Ah Python, you have spoiled me for all other languages

Sun Jun 7 09:24:05 EDT 2015

On Sun, 7 Jun 2015 10:08 pm, Chris Angelico wrote:

> On Sun, Jun 7, 2015 at 9:42 PM, Steven D'Aprano <steve at pearwood.info>
> wrote:
>> My opinion is that a programming language like Python or ECMAScript
>> should operate on *code points*. If we want to call them "characters"
>> informally, that should be allowed, but whenever there is ambiguity we
>> should remember we're dealing with code points. The implementation
>> shouldn't matter: compliant Python interpreters might choose to use UTF-8
>> internally, or UTF-16, or UTF-32, or something else, and still agree on
>> how many characters a string contains.

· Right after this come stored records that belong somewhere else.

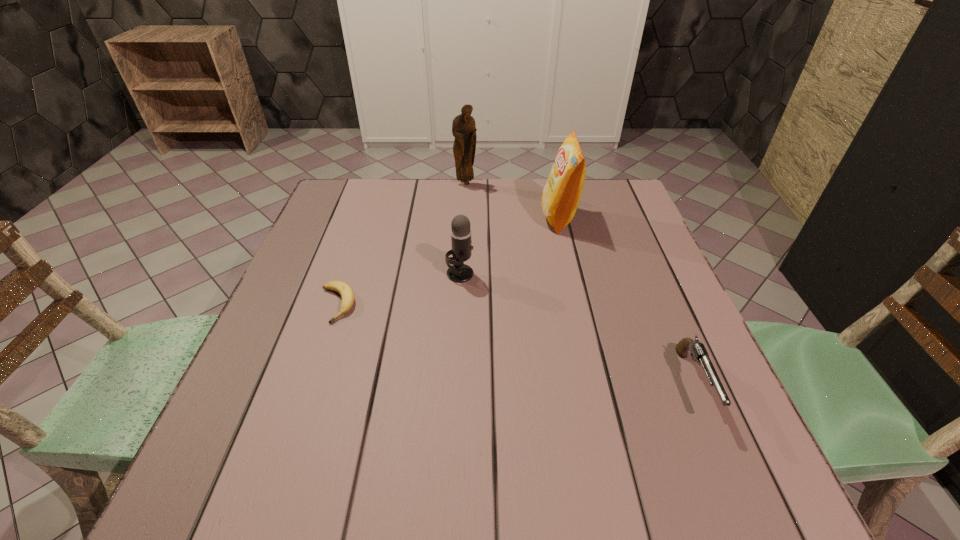 This screenshot has height=540, width=960. Identify the location of figurine. (464, 129).

Identify the location of crisp (potato chip). (560, 198).

Find the location of a particular element. the second object from right to left is located at coordinates (560, 198).

The image size is (960, 540). I want to click on microphone, so click(461, 251).

You are a GUI agent. You are given a task and a screenshot of the screen. Output one action in this format:
    pyautogui.click(x=<x>, y=<y>)
    Task: Click on the third nearest object
    The width and height of the screenshot is (960, 540).
    Given the screenshot: What is the action you would take?
    pyautogui.click(x=461, y=251)

Find the location of a particular element. The image size is (960, 540). the rightmost object is located at coordinates (698, 351).

You are a GUI agent. You are given a task and a screenshot of the screen. Output one action in this format:
    pyautogui.click(x=<x>, y=<y>)
    Task: Click on the nearest object
    This screenshot has height=540, width=960.
    Given the screenshot: What is the action you would take?
    pyautogui.click(x=698, y=351)

You are a GUI agent. You are given a task and a screenshot of the screen. Output one action in this format:
    pyautogui.click(x=<x>, y=<y>)
    Task: Click on the banana
    The image size is (960, 540).
    Given the screenshot: What is the action you would take?
    pyautogui.click(x=347, y=295)

Identify the location of the second nearest object. The image size is (960, 540). [347, 295].

Where is `blank space located on the front-facing side of the figurine`? The height and width of the screenshot is (540, 960). blank space located on the front-facing side of the figurine is located at coordinates (463, 238). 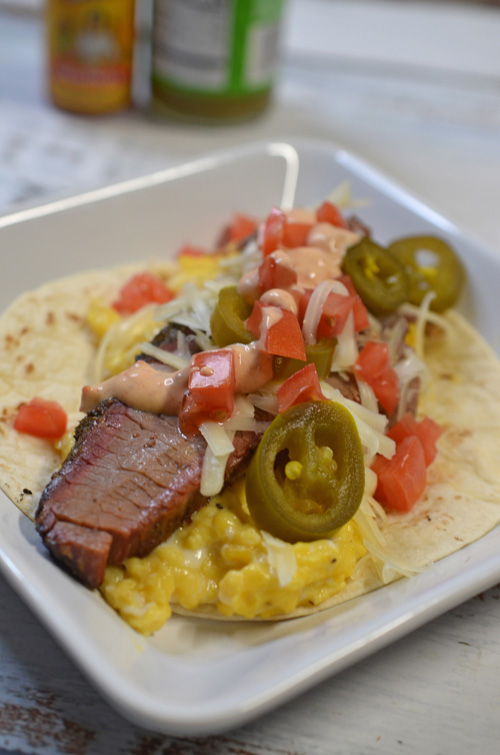 At what (x,y) coordinates should I click in order to perform the action: click on containers. Please return your answer as a coordinate pair (x, y). Looking at the image, I should click on (99, 103), (181, 94).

Normalisation is still an issue,
>> of course, but any decent Unicode implementation will include a way to
>> normalise or denormalise strings.
> 
> If by "normalise" you mean the NF[K]C/NF[K]D composition and
> decomposition, then yes, any decent Unicode library will provide that.

Dat's der bunny!

> I'm not sure it's critical to string handling itself, though; and
> Python defers the operation to the unicodedata module:
> 
>>>> s1 = "\N{LATIN SMALL LETTER A}\N{COMBINING ACUTE ACCENT}"
>>>> s2 = "\N{LATIN SMALL LETTER A WITH ACUTE}"
>>>> s1 == s2
> False
>>>> unicodedata.normalize("NFC", s1) == s2
> True
> 
> It's a useful operation to be able to do, but I would never expect
> that *string comparison* or other operations should automatically
> normalize.

I completely agree.

It might be convenient to have a string equality method that did
normalisation, but for most cases it would be unnecessary and slow. I think
that's the sort of thing which should be left to a subclass of str, and it
should normalise on construction.

> (Unless you want to say that all strings are guaranteed to 
> be NFC/NFD normalized, such that s1 and s2 would actually be
> identical, which I suppose is plausible. I'm not sure what the
> advantage would be, though. And certainly you wouldn't want to
> K-normalize strings automatically.)

I believe that filenames on Apple file systems (HFS+ if I remember
correctly) are guaranteed to be both normalised and correctly encoded as
UTF-8. If you could live in a purely Apple world, you'd have far fewer
filename hassles.

-- 
Steven